Presidente Luiz Inácio Lula da Silva (PT) | Créditos: Ricardo Stuckert/PR
O veto foi anunciado durante cerimônia no Palácio do Planalto que marcou os três anos dos ataques às sedes dos Três Poderes.
O projeto, aprovado pelo Congresso no fim de dezembro de 2025, beneficiaria inclusive o ex-presidente Jair Bolsonaro (PL). Pela proposta, a pena de Bolsonaro — condenado a 27 anos e três meses por chefiar um plano golpista após a derrota nas eleições de 2022 — poderia ser reduzida para cerca de dois anos em regime fechado.
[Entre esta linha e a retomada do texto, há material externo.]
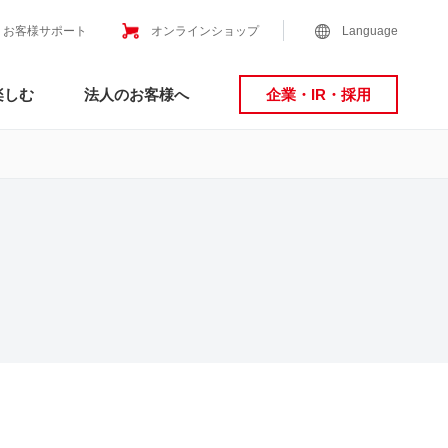
お客様サポート
オンラインショップ
Language
楽しむ
法人のお客様へ
企業・IR・採用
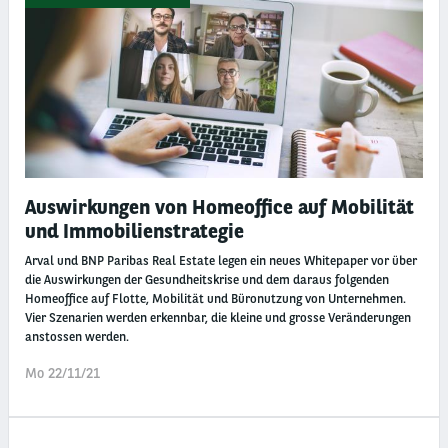
Auswirkungen von Homeoffice auf Mobilität
und Immobilienstrategie
Arval und BNP Paribas Real Estate legen ein neues Whitepaper vor über
die Auswirkungen der Gesundheitskrise und dem daraus folgenden
Homeoffice auf Flotte, Mobilität und Büronutzung von Unternehmen.
Vier Szenarien werden erkennbar, die kleine und grosse Veränderungen
anstossen werden.
Mo 22/11/21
Durante o evento, que reuniu autoridades, ministros e representantes da sociedade civil, Lula reafirmou a posição de que os responsáveis pelos ataques devem ser punidos. Do lado de fora do Planalto, militantes do PT e movimentos sociais realizaram um ato em defesa da democracia, com cerca de 3 mil participantes.
Com o veto, o texto retorna ao Congresso Nacional, que decidirá se mantém ou derruba a decisão presidencial. A oposição já se articula para tentar reverter o veto quando as atividades legislativas forem retomadas, no início de fevereiro.
O PL da Dosimetria estabelecia, entre outros pontos, que em condenações por mais de um crime contra o Estado Democrático de Direito deveria prevalecer apenas a pena mais grave, sem somatório. Também previa redução de até dois terços da pena em crimes cometidos em contexto de multidão, desde que o condenado não tivesse papel de liderança ou financiamento, além de facilitar a progressão de regime mesmo em casos de reincidência.
Antes mesmo da decisão formal, Lula já havia sinalizado publicamente que vetaria o projeto. Em dezembro, declarou que tomaria a decisão pessoalmente e que não haveria espaço para flexibilizações em relação aos envolvidos nos ataques. “Ele tem que pagar pela tentativa de golpe, pela tentativa de destruir a democracia”, afirmou na ocasião, referindo-se a Bolsonaro.
O veto, no entanto, é visto por aliados como um possível novo foco de desgaste entre o Palácio do Planalto e o Congresso, em um momento em que o governo busca fortalecer a relação com o Legislativo. Nem o presidente da Câmara, Hugo Motta (Republicanos-PB), nem o presidente do Senado, Davi Alcolumbre (União Brasil-AP), participaram da cerimônia.
No Congresso, a reação foi imediata. O deputado Paulinho da Força (Solidariedade-SP), relator do projeto na Câmara, classificou o veto como “absurdo” e afirmou que o presidente optou pelo “conflito e pelo confronto”. A oposição promete intensificar a articulação para derrubar o veto presidencial.